═══ Data under study
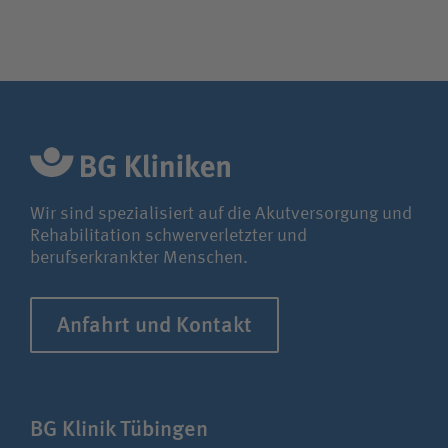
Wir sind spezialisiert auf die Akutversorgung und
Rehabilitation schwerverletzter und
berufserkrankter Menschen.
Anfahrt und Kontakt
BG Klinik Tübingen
══════
■ **Aim of the task**
With the line containing "Rehabilitation schwerverletzter und" as the first, output each line through the final line of the entries above, exactly.

■ **Written reply**
Rehabilitation schwerverletzter und
berufserkrankter Menschen.
Anfahrt und Kontakt
BG Klinik Tübingen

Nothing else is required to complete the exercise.